▸ Goal of the exercise
An exact copy of every entry is needed, without any of the pictures.

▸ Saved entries
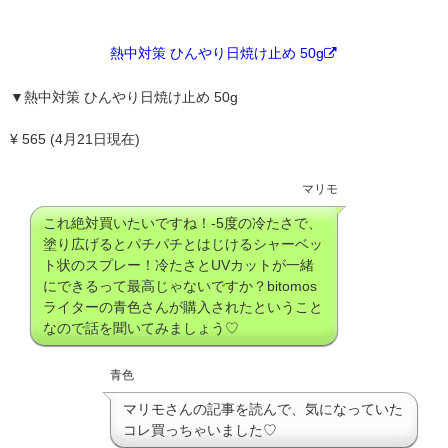
熱中対策 ひんやり日焼け止め 50g
▼熱中対策 ひんやり日焼け止め 50g
¥ 565 (4月21日現在)
マリモ
これ絶対買いたいですね！-5度の冷たさで、
塗り広げるとパチパチとはじけるシャーベッ
ト状のスプレー！冷たさとUVカットが一緒
にできるって最高じゃないですか？bitomos
ライターの青色さんが購入されたということ
なので話を聞いてみましょう♡
青色
マリモさんの記事を読んで、気になっていた
コレ買っちゃいました♡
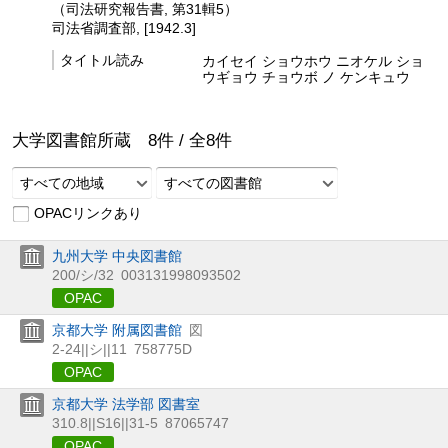
（司法研究報告書, 第31輯5）
司法省調査部, [1942.3]
タイトル読み
カイセイ ショウホウ ニオケル ショ
ウギョウ チョウボ ノ ケンキュウ
大学図書館所蔵
8
件 /
全
8
件
すべての地域
すべての図書館
OPACリンクあり
九州大学 中央図書館
200/シ/32
003131998093502
OPAC
京都大学 附属図書館
図
2-24||シ||11
758775D
OPAC
京都大学 法学部 図書室
310.8||S16||31-5
87065747
OPAC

▸ Task response
熱中対策 ひんやり日焼け止め 50g
▼熱中対策 ひんやり日焼け止め 50g
¥ 565 (4月21日現在)
マリモ
これ絶対買いたいですね！-5度の冷たさで、
塗り広げるとパチパチとはじけるシャーベッ
ト状のスプレー！冷たさとUVカットが一緒
にできるって最高じゃないですか？bitomos
ライターの青色さんが購入されたということ
なので話を聞いてみましょう♡
青色
マリモさんの記事を読んで、気になっていた
コレ買っちゃいました♡
（司法研究報告書, 第31輯5）
司法省調査部, [1942.3]
タイトル読み
カイセイ ショウホウ ニオケル ショ
ウギョウ チョウボ ノ ケンキュウ
大学図書館所蔵
8
件 /
全
8
件
すべての地域
すべての図書館
OPACリンクあり
九州大学 中央図書館
200/シ/32
003131998093502
OPAC
京都大学 附属図書館
図
2-24||シ||11
758775D
OPAC
京都大学 法学部 図書室
310.8||S16||31-5
87065747
OPAC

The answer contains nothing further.